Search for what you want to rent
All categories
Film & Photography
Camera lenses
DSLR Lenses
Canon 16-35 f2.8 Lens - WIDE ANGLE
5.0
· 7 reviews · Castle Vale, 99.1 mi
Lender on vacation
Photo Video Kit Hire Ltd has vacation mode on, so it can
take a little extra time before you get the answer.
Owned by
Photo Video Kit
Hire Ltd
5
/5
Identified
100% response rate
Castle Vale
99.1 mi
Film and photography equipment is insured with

# # # #

** What you need to do **
Nothing but the lines from the one containing "Camera lenses" to the end of the records above should appear, each copied exactly.

** Finished exercise **
Camera lenses
DSLR Lenses
Canon 16-35 f2.8 Lens - WIDE ANGLE
5.0
· 7 reviews · Castle Vale, 99.1 mi
Lender on vacation
Photo Video Kit Hire Ltd has vacation mode on, so it can
take a little extra time before you get the answer.
Owned by
Photo Video Kit
Hire Ltd
5
/5
Identified
100% response rate
Castle Vale
99.1 mi
Film and photography equipment is insured with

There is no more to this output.